Wicked problems

Resolving performance problems has always been a key leadership role. A new challenge for leaders is to recognise that there are different types of problem and that they demand different approaches if they are to be successfully resolved.

There are 3 fundamental types of problem: tame, critical and wicked.

Wicked problems

Wicked problems involve novel, complex, messy and often intractable challenges. There are no known solutions, partly because the causes are themselves complex, ambiguous and often interconnected.
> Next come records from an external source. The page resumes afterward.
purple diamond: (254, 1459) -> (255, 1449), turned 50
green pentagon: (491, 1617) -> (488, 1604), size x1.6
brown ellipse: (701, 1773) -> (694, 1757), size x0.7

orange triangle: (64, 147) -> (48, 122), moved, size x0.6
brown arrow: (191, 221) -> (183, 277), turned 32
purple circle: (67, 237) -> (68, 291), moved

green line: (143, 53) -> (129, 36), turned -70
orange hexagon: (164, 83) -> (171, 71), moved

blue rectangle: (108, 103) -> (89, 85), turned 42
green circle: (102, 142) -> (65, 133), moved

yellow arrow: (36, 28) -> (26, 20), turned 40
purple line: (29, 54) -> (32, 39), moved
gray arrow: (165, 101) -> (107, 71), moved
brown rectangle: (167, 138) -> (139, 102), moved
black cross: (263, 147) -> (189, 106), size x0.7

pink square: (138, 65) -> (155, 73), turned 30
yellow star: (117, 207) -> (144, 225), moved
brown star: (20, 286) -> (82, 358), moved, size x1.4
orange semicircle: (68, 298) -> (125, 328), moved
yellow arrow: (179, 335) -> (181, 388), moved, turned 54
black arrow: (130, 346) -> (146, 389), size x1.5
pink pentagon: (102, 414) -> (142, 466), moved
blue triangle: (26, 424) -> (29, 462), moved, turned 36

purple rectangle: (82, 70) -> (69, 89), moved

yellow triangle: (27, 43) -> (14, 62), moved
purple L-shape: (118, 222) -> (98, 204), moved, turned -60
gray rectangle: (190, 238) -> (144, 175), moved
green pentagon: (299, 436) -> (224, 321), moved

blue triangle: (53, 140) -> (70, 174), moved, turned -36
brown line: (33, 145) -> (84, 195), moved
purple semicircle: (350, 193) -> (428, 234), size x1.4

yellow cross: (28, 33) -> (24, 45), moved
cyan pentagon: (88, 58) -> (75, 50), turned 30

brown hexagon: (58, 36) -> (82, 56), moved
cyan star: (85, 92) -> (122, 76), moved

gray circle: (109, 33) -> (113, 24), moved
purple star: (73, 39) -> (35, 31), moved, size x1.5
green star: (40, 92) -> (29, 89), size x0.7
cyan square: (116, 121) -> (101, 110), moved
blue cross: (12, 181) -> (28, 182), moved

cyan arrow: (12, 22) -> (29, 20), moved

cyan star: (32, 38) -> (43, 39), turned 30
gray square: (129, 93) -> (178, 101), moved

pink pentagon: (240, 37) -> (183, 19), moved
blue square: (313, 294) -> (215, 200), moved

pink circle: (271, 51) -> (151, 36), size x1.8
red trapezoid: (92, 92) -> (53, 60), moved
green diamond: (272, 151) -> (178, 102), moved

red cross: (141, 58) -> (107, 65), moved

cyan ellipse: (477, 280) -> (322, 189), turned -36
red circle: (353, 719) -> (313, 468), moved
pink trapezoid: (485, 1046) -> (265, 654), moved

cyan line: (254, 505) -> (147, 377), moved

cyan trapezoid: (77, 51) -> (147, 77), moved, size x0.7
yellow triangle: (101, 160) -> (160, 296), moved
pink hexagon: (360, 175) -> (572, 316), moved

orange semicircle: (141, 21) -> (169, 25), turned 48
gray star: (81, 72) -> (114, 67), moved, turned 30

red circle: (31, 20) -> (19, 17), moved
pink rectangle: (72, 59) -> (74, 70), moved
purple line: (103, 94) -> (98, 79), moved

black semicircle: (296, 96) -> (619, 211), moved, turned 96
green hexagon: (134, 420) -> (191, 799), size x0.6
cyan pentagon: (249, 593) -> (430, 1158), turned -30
The first step in tackling wicked problems is for leaders to recognise them for what they are, and avoid applying management or command actions. The drive must be to search for patterns in the data describing the problem; use the collective intelligence built up through connections and relationships throughout the organisation; use constructive dissent to flush out new insights; and build comfort for people to explore the unknown and test innovative solutions. Typical wicked problems include: achieving sales targets while complying with regulations; reducing crime; losses of too many good people; and changes in markets or technologies.

Every wicked problem is an opportunity to gain a double advantage. As well as resolving the wicked problem, you need to develop a more resilient organisation. That is, an organisation that constantly adapts to a changing environment, either by reacting to current problems or by anticipating future problems. This ensures greater capacity for resolving future wicked problems.

We use informal networks help us understand what causes wicked problems and then take appropriate action to address them. This forms the basis for developing the resilient organisation.